(Data excerpts)
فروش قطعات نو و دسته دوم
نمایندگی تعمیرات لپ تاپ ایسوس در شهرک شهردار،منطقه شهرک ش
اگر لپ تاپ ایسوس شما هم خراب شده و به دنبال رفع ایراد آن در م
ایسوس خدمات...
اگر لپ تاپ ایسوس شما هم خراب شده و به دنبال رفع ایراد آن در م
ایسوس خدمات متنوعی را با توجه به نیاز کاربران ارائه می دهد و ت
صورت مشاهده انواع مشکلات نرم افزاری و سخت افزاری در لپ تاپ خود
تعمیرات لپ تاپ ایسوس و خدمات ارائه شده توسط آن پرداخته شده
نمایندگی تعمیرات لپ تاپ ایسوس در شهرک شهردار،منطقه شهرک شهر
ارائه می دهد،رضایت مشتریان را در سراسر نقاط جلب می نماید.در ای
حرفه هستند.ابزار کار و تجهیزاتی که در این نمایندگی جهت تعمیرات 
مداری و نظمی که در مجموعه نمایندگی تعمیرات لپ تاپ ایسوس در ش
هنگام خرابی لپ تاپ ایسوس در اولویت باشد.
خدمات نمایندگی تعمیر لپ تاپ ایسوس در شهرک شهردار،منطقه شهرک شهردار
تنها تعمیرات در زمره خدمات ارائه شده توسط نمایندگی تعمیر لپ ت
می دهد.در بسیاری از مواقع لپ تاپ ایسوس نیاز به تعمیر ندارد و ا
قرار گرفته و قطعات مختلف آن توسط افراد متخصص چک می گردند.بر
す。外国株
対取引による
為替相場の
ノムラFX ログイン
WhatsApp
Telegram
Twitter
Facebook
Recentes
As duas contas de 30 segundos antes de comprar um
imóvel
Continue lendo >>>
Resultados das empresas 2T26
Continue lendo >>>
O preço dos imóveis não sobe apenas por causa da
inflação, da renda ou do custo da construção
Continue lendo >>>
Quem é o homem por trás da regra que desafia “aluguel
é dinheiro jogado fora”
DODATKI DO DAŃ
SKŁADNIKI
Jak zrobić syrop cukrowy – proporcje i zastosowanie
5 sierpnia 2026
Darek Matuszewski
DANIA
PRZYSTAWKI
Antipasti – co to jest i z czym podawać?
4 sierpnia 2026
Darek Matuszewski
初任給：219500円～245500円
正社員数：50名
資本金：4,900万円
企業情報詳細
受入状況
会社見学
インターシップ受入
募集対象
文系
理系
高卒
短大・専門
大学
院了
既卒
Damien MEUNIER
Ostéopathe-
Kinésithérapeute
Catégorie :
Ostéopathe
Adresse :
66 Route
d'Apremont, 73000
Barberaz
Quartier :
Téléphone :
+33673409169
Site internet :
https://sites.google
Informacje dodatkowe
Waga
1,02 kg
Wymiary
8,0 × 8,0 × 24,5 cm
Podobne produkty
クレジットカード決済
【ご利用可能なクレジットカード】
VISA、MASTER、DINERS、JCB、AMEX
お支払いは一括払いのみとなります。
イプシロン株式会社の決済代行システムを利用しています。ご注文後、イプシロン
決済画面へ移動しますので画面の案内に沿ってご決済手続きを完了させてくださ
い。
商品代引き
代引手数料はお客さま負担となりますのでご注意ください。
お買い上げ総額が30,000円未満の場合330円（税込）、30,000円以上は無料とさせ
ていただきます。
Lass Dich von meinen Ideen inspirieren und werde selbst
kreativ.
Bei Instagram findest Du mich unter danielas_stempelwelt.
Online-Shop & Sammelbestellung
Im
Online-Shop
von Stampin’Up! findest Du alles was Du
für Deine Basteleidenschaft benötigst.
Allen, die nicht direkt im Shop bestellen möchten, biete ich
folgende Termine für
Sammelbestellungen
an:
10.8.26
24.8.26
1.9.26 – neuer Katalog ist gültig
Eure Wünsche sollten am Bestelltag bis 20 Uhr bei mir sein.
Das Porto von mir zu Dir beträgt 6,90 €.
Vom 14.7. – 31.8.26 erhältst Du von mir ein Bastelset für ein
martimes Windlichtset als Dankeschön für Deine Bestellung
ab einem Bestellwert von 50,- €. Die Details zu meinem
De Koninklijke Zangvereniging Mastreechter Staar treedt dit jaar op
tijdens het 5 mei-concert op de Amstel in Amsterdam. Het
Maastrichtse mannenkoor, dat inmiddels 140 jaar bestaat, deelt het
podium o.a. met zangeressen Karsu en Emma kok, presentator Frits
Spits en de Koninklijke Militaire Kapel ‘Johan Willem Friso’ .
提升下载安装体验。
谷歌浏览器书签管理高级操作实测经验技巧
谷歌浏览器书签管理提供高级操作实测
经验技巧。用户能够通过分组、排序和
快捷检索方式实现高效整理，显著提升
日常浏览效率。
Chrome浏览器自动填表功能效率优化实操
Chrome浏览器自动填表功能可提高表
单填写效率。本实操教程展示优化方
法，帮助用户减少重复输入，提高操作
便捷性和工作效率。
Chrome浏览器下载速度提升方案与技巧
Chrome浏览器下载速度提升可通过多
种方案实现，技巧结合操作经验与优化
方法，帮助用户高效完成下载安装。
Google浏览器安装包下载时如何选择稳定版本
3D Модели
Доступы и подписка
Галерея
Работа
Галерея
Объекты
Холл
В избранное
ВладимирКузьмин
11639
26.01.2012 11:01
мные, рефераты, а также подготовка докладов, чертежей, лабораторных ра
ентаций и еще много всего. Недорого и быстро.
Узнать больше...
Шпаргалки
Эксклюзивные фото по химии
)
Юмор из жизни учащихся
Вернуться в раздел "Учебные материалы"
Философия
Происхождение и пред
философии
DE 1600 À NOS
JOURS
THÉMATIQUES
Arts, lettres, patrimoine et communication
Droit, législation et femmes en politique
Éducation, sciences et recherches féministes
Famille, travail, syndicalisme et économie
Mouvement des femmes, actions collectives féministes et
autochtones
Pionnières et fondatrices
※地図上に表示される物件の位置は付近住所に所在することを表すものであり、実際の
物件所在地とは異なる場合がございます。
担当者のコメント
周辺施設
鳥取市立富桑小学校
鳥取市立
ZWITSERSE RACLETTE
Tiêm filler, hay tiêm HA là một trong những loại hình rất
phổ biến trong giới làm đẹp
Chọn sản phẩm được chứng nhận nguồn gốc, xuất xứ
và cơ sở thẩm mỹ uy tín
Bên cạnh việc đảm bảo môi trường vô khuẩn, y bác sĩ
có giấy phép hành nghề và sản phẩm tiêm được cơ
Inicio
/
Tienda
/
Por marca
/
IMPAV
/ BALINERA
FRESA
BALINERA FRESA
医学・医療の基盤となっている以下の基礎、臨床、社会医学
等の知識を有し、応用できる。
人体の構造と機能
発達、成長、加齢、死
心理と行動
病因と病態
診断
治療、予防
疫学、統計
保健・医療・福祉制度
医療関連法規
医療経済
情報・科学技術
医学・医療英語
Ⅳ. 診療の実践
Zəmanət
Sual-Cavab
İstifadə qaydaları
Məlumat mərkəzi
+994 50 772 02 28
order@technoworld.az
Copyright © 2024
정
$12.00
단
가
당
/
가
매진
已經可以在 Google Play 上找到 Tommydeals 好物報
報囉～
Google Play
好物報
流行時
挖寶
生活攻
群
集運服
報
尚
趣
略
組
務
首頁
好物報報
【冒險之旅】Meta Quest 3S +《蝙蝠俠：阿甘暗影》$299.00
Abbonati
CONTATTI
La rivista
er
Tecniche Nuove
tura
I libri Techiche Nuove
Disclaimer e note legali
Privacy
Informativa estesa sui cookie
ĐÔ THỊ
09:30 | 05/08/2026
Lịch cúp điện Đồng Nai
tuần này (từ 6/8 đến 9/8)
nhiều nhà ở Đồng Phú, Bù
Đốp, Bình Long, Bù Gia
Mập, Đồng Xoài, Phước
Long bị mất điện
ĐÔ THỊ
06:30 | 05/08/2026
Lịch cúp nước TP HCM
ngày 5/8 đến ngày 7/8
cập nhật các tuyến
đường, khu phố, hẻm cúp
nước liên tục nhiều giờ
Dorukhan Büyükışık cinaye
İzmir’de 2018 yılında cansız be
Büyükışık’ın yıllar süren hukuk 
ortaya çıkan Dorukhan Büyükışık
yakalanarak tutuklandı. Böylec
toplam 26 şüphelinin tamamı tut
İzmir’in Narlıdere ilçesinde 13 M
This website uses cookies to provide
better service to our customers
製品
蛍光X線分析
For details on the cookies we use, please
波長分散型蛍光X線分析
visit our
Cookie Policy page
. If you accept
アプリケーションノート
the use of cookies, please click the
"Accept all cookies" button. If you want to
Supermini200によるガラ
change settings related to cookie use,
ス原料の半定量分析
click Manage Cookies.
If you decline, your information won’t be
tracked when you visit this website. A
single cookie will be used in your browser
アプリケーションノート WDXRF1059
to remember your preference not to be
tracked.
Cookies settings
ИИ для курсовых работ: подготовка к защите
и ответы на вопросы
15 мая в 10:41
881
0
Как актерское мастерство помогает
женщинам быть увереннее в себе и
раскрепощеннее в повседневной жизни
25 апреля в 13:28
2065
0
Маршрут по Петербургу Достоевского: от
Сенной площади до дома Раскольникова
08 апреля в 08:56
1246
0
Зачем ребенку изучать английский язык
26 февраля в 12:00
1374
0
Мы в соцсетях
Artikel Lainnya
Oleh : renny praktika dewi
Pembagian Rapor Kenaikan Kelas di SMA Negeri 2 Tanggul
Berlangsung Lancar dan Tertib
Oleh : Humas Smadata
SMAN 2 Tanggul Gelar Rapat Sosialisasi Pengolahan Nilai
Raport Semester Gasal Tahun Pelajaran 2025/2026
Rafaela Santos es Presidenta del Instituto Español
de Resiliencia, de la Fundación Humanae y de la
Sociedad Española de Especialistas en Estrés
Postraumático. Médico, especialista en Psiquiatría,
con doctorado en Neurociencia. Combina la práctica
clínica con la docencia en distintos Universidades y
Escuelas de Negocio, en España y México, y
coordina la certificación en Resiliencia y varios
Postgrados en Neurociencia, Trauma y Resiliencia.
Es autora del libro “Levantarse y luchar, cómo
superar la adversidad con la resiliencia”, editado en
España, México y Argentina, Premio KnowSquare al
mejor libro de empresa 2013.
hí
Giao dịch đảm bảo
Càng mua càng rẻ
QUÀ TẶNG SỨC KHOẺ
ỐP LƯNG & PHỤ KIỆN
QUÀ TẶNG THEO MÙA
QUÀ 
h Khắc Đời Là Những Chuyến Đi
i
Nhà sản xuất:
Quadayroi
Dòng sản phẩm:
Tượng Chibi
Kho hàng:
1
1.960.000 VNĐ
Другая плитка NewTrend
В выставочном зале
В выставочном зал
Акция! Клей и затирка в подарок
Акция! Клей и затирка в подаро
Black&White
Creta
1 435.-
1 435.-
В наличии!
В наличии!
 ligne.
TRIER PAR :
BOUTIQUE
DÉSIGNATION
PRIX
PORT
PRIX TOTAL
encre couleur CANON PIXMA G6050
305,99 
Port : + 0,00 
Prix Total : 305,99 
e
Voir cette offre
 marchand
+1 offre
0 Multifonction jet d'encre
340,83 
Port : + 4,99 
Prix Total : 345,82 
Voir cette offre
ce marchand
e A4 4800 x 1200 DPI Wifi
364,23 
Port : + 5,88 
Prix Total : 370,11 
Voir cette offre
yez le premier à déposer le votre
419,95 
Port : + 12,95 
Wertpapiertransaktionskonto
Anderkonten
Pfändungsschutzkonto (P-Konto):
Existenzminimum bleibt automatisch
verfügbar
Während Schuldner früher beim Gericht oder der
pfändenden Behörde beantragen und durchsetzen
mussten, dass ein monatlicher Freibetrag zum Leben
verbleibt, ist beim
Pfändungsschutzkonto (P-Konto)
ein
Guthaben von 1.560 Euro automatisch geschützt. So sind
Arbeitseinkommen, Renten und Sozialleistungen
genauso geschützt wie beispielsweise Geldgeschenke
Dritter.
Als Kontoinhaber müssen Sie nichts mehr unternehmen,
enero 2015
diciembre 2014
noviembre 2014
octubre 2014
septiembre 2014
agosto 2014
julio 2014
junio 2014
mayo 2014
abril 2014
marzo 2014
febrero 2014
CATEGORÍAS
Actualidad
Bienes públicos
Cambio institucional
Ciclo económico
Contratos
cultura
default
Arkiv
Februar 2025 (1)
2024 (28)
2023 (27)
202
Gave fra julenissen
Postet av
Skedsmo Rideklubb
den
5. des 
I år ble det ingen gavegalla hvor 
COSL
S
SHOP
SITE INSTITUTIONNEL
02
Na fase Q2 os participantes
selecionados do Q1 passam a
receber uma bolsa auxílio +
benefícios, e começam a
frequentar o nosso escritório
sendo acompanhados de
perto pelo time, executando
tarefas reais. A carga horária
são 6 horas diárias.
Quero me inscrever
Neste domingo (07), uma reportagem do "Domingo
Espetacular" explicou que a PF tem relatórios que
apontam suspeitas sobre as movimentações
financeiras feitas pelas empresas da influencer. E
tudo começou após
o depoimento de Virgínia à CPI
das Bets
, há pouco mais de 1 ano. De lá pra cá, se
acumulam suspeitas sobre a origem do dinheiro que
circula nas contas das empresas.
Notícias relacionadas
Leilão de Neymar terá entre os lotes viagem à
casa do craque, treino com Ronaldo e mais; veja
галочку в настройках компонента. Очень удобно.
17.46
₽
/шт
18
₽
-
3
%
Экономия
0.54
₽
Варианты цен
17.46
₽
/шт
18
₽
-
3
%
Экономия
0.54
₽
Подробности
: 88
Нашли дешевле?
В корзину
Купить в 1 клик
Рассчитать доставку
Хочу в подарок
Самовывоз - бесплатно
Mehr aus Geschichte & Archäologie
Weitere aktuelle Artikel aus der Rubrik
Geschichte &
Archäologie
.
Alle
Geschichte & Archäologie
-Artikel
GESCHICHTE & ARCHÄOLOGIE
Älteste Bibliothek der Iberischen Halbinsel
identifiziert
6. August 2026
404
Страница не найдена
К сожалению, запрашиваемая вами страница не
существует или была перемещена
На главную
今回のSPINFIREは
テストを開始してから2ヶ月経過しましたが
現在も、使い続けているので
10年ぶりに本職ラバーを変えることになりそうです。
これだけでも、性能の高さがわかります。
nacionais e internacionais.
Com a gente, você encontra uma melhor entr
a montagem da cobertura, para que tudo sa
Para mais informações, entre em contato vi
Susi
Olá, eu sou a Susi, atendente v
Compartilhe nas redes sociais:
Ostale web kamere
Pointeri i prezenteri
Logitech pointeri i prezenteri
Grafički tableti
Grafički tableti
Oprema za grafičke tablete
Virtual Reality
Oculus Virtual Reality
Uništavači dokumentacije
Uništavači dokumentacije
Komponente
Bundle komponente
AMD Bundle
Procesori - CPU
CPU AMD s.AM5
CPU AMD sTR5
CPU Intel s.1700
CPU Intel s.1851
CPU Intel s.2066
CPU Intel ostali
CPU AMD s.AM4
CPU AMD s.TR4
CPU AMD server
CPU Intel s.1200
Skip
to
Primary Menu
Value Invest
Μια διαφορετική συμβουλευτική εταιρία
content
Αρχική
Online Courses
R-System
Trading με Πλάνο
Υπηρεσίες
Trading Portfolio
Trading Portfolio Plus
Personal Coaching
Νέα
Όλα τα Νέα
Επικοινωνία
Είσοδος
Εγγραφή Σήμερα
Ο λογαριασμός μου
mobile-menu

(What you have to do)
Which lines in the records above contain the string "شهرک"? Copy them.

(The completed task)
نمایندگی تعمیرات لپ تاپ ایسوس در شهرک شهردار،منطقه شهرک ش
نمایندگی تعمیرات لپ تاپ ایسوس در شهرک شهردار،منطقه شهرک شهر
خدمات نمایندگی تعمیر لپ تاپ ایسوس در شهرک شهردار،منطقه شهرک شهردار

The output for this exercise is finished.